AIM OF THE TASK: Among the lines below, how many carry the string "زلزال"? Reply with a number and nothing else.
(Beginning of DATA SHOWN)
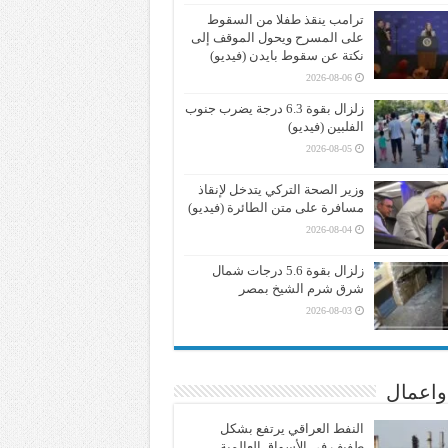
ترامب ينقذ طفلا من السقوط
على المسرح ويحول الموقف إلى
نكتة عن سقوط بايدن (فيديو)
2026-08-06
زلزال بقوة 6.3 درجة يضرب جنوب
الفلبين (فيديو)
2026-08-05
وزير الصحة التركي يتدخل لإنقاذ
مسافرة على متن الطائرة (فيديو)
2026-08-04
زلزال بقوة 5.6 درجات شمال
شرق شرم الشيخ بمصر
2026-08-03
واعمال
النفط العراقي يرتفع بشكل
طفيف في الأسواق العالمية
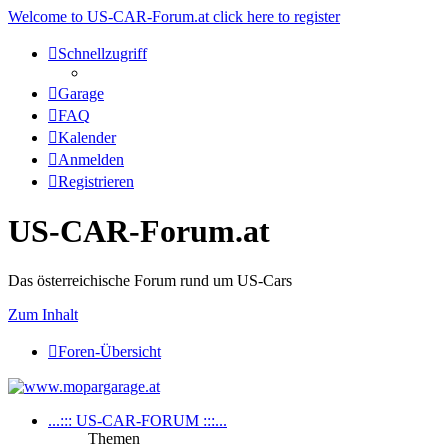
Welcome to US-CAR-Forum.at click here to register
Schnellzugriff
Garage
FAQ
Kalender
Anmelden
Registrieren
US-CAR-Forum.at
Das österreichische Forum rund um US-Cars
Zum Inhalt
Foren-Übersicht
...::: US-CAR-FORUM :::...
Themen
(End of DATA SHOWN)
WRITTEN REPLY: 2